Some of the businesses in demand during this pandemic are adding new positions. Amazon announced it would hire 4,600 in Ohio, even as Honda, which has 15,000 Ohio employees and is the state’s largest manufacturer, said it will suspend all North American production beginning next week. Across the U.S., Walmart also has plans to hire 150,000 temporary workers in its stores and distribution centers.
According to WDTN, Meijer in Tipp City is hiring around 100 people for its Tipp City Distribution Center. Meijer is asking for candidates who are 18 or older and who can work any shift to apply for its open distribution center jobs. Applicants can apply at the website https://meijer.wd5.myworkdayjobs.com/meijer by searching their zipcode and clicking the job category “Supply Chain/Distribution/Manufacturing.”

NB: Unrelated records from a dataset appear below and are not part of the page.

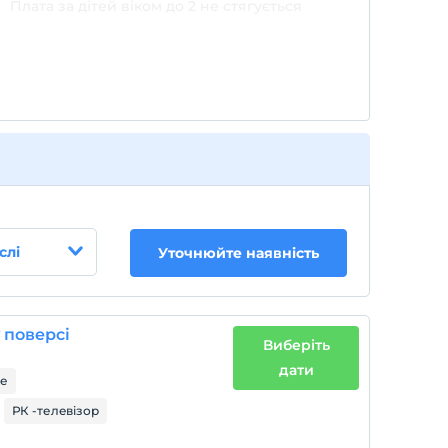
Плата за дітей віком до 2 не стягується
1 дітей віком до 5 за номер не стягується
слі
Уточнюйте наявність
 поверсі
Виберіть
дати
ре
РК -телевізор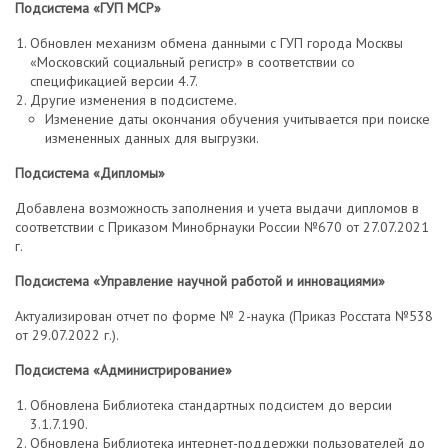
Подсистема «ГУП МСР»
Обновлен механизм обмена данными с ГУП города Москвы
«Московский социальный регистр» в соответствии со
спецификацией версии 4.7.
Другие изменения в подсистеме.
Изменение даты окончания обучения учитывается при поиске
измененных данных для выгрузки.
Подсистема «Дипломы»
Добавлена возможность заполнения и учета выдачи дипломов в
соответствии с Приказом Минобрнауки России №670 от 27.07.2021
г.
Подсистема «Управление научной работой и инновациями»
Актуализирован отчет по форме № 2-наука (Приказ Росстата №538
от 29.07.2022 г.).
Подсистема «Администрирование»
Обновлена Библиотека стандартных подсистем до версии
3.1.7.190.
Обновлена Библиотека интернет-поддержки пользователей до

Ohioans can apply for unemployment online 24 hours a day, seven days a week, at unemployment.ohio.gov. It also is possible to file by phone at (877) OHIO-JOB (1-877-644-6562) or TTY at (888) 642-8203, Monday through Friday 8 a.m. to 5 p.m. Those who are losing jobs due to the coronavirus should use the following mass lay-off number when applying for unemployment to speed the processing of unemployment benefits: 2000180.
COVID-19-affected claimants with otherwise valid applications for unemployment will be awarded benefits. While claimants must still meet the weekly requirements that they be able and available for work, the requirement that they actively search for work while receiving benefits has been waived.
This week, DeWine also asked the U.S. Small Business Administration (SBA) to allow businesses and nonprofits to apply for low-interest loans due to the coronavirus’ impact on the economy. On Thursday, DeWine and Lt. Governor Jon Husted announced the U.S. SBA approved their request to allow small businesses and nonprofits in Ohio to apply for low-interest, long-term loans of up to $2 million through the SBA’s Economic Injury Disaster Loan program.
The Economic Injury Disaster Loans may be used by Ohio small business owners and nonprofits to pay fixed debts, payroll, accounts payable, and other bills that can’t be paid because of the disaster’s impact. The interest rate is 3.75 percent for small businesses without credit available elsewhere; businesses with credit available elsewhere are not eligible. The interest rate for nonprofits is 2.75 percent.
To keep payments affordable, the loans are long term, with up to 30 years for repayment. Terms are determined on a case-by-case basis, based on each borrower’s ability to repay.